Fatty acid β-oxidation in brain mitochondria: Insights from high-resolution respirometry in mouse, rat and Drosophila brain, ischemia and aging models 脑线粒体中的脂肪酸β氧化：从小鼠、大鼠和果蝇大脑、缺血和衰老模型的高分辨率呼吸测量中获得的启示。

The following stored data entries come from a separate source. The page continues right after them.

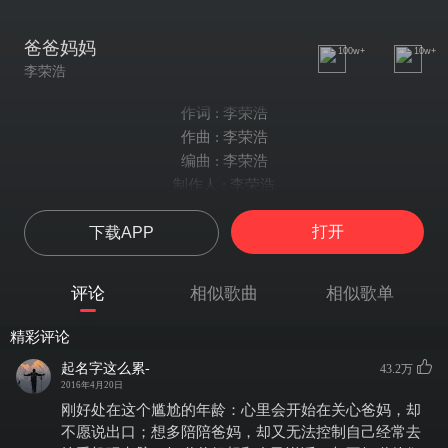
爸爸妈妈
100w+
10w+
李荣浩
作词 : 李荣浩
作曲 : 李荣浩
编曲 : 李荣浩
制作人 : 李荣浩
我曾经很想知道
打开
下载APP
同样的话要说多少次才好
那些再三强调的老套
长大了才知道是不是需要
评论
相似歌曲
相似歌单
很少主动拥抱
就算为了自豪
精彩评论
腼腆的笑
起名字这么累-
43.2万
要强而又低调
2016年4月20日
穿的布料
刚好处在这个尴尬的年龄：心里会开始在关心爸妈，却
我赠送的外套
不愿说出口；想多陪陪爸妈，却又无法控制自己经常去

IF 4.2 2区生物学 Q2 BIOCHEMISTRY & MOLECULAR BIOLOGY

Biochimica et biophysica acta. Molecular basis of disease

Pub Date : 2024-10-17 DOI: 10.1016/j.bbadis.2024.167544

Glucose is the main energy source of the brain, yet recent studies demonstrate that fatty acid oxidation (FAO) plays a relevant role in the pathogenesis of central nervous system disorders. We evaluated FAO in brain mitochondria under physiological conditions, in the aging brain, and after stroke. Using high-resolution respirometry we compared medium-chain (MC, octanoylcarnitine) and long-chain (LC, palmitoylcarnitine) acylcarnitines as substrates of β-oxidation in the brain. The protocols developed avoid FAO overestimation by malate-linked anaplerotic activity in brain mitochondria. The capacity of FA oxidative phosphorylation (F-OXPHOS) with palmitoylcarnitine was up to 4 times higher than respiration with octanoylcarnitine. The optimal concentration of palmitoylcarnitine was 10 μM which corresponds to the total concentration of LC acylcarnitines in the brain. Maximal respiration with octanoylcarnitine was reached at 20 μM, however, this concentration exceeds MC acylcarnitine concentrations in the brain 15 times. F-OXPHOS capacity was highest in mouse cerebellum, intermediate in cortex, prefrontal cortex, and hypothalamus, and hardly detectable in hippocampus. F-OXPHOS capacity was 2-fold lower and concentrations of LC acylcarnitines were 2-fold higher in brain of aged rats. A similar trend was observed in the rat model of endothelin-1-induced stroke, but reduction of OXPHOS capacity was not limited to FAO. In conclusion, although FAO is not a dominant pathway in brain bioenergetics, it deserves specific attention in studies of brain metabolism.

葡萄糖是大脑的主要能量来源，但最近的研究表明，脂肪酸氧化（FAO）在中枢神经系统疾病的发病机制中发挥着重要作用。我们评估了生理条件下、衰老大脑和中风后大脑线粒体中的脂肪酸氧化。利用高分辨率呼吸测定法，我们比较了中链（MC，辛酰肉碱）和长链（LC，棕榈酰肉碱）酰基肉碱作为大脑中β氧化底物的情况。所开发的方案避免了脑线粒体中与苹果酸有关的无反应活性对 FAO 的高估。使用棕榈酰肉碱进行 FA 氧化磷酸化（F-OXPHOS）的能力比使用辛酰肉碱进行呼吸的能力高出 4 倍。棕榈酰肉碱的最佳浓度为 10 μM，这与大脑中低密度脂蛋白酰肉碱的总浓度相当。辛酰肉碱的最大呼吸作用在 20 μM 时达到，但这一浓度超过大脑中 MC酰基肉碱浓度的 15 倍。小鼠小脑的 F-OXPHOS 能力最高，皮层、前额叶皮层和下丘脑居中，海马几乎检测不到。老龄大鼠大脑中的 F-OXPHOS 能力低 2 倍，LC 乙酰肉碱浓度高 2 倍。在内皮素-1 诱导的中风大鼠模型中也观察到了类似的趋势，但 OXPHOS 能力的降低并不局限于 FAO。总之，虽然 FAO 并非大脑生物能的主要途径，但在大脑新陈代谢研究中值得特别关注。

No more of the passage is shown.